During this break in the fighting, the dead of both armies are buried and given appropriate funeral rites, and the Achaians fortify their defenses with a strong wall and a moat-like ditch.
The fighting resumes, and so many Achaians are slaughtered that Agamemnon suggests that his troops sail for home, but finally he is convinced that he must return to the fighting. Messengers are sent to Achilles, asking him to return to battle, but Achilles is still sulking beside his ships and refuses to fight.
Soon Agamemnon, Diomedes, Odysseus, and old Nestor are all seriously wounded, and Achilles realizes that the Achaians are in danger of imminent defeat. Therefore, he sends his warrior-companion, Patroklos, to find out who the seriously wounded are.
Patroklos talks with old Nestor, one of the wisest of the Achaian soldiers. Nestor asks Patroklos to dress in Achilles’ armor and return to battle. The Achaians, he says, will rejoice and have new faith in their death struggle against the Trojans when they think that they see Achilles returning to the battle. In addition, the Trojans will so fear the wrath of the mighty Achilles that they will be easily defeated. Patroklos promises to ask Achilles for permission to use his armor and ride into battle disguised as the mighty warrior.
Meanwhile, Hektor leads a massive Trojan surge against the Achaian wall that stands between the Trojans and the Achaian fleet of ships, and the wall is successfully smashed. The tumult is so deafening that hell itself seems unloosed.

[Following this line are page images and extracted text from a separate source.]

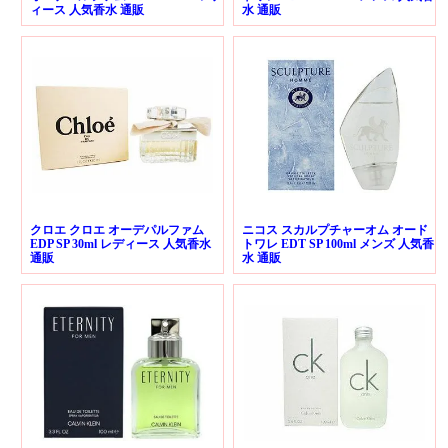
ィース 人気香水 通販
水 通販
クロエ クロエ オーデパルファム
ニコス スカルプチャーオム オード
EDP SP 30ml レディース 人気香水
トワレ EDT SP 100ml メンズ 人気香
通販
水 通販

Achilles is watching and realizes that his wish may be granted: The Achaians are about to be annihilated. He sends Patroklos into the fighting, disguised as Achilles himself. The Achaian army rejoices at what they think is the return of Achilles to the fighting, and the Trojans are so terrified that they are quickly swept back to the walls of Troy.
Patroklos’ valor seems superhuman. He has killed nine Trojans in a single charge when Apollo strikes him with such fury that Hektor is able to catch him off-guard and thrust a spear through his body. Then some of the most intense fighting of the war follows in a battle to claim Patroklos’ body. Finally, the Achaians rescue Patroklos’ corpse, and Hektor captures Achilles’ armor. Then the Achaians return to the beach, guarding their ships as best they can.

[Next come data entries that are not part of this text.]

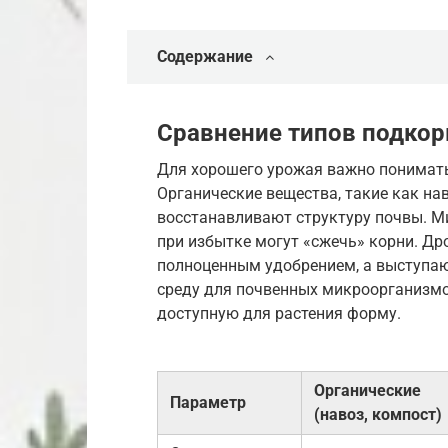
Содержание
Сравнение типов подко
Для хорошего урожая важно понимать
Органические вещества, такие как на
восстанавливают структуру почвы. М
при избытке могут «сжечь» корни. Д
полноценным удобрением, а выступа
среду для почвенных микроорганизмо
доступную для растения форму.
Органические
Параметр
(навоз, компост)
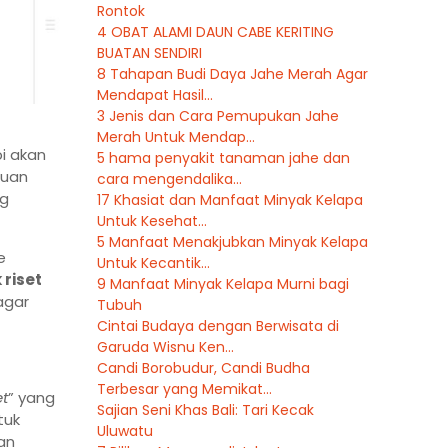
Rontok
4 OBAT ALAMI DAUN CABE KERITING
BUATAN SENDIRI
8 Tahapan Budi Daya Jahe Merah Agar
Mendapat Hasil...
3 Jenis dan Cara Pemupukan Jahe
Merah Untuk Mendap...
i akan
5 hama penyakit tanaman jahe dan
juan
cara mengendalika...
ng
17 Khasiat dan Manfaat Minyak Kelapa
Untuk Kesehat...
5 Manfaat Menakjubkan Minyak Kelapa
e
Untuk Kecantik...
 riset
9 Manfaat Minyak Kelapa Murni bagi
agar
Tubuh
Cintai Budaya dengan Berwisata di
Garuda Wisnu Ken...
Candi Borobudur, Candi Budha
Terbesar yang Memikat...
t
” yang
Sajian Seni Khas Bali: Tari Kecak
tuk
Uluwatu
an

Achilles is filled with overwhelming grief and rage when he learns that his warrior-companion, Patroklos, has been slaughtered. His mother, Thetis, comes to him and advises him that it is fated that he will die if he tries to revenge Patroklos’ death. But she says that if Achilles decides to revenge Patroklos’ death, she will outfit him in a suit of new armor, made by one of the gods.
Achilles chooses: He will defy certain death and the Trojans in an attempt to punish them for what they (and he) did to Patroklos. Thus, he returns to battle in his new armor and is so successful that he and the Achaians rout the Trojans. He savagely kills Hektor, the Trojans’ mightiest warrior. Achilles’ anger is not sated, however. He ties Hektor’s corpse to his chariot and circles Patroklos’ burial mound every day for nine days.
Hektor’s parents are so grieved at the barbaric treatment given to their son’s corpse that Priam, Hektor’s father, goes to Achilles and begs for his son’s body. Achilles is moved by Priam’s pleas and by the memory of his own father. Consequently, he agrees to cleanse and return Hektor’s body.
Hektor’s body is given the appropriate cremation rites, and then with mourning and weeping for the noble warrior, the Trojans place his remains in a golden casket and place it in a burial barrow.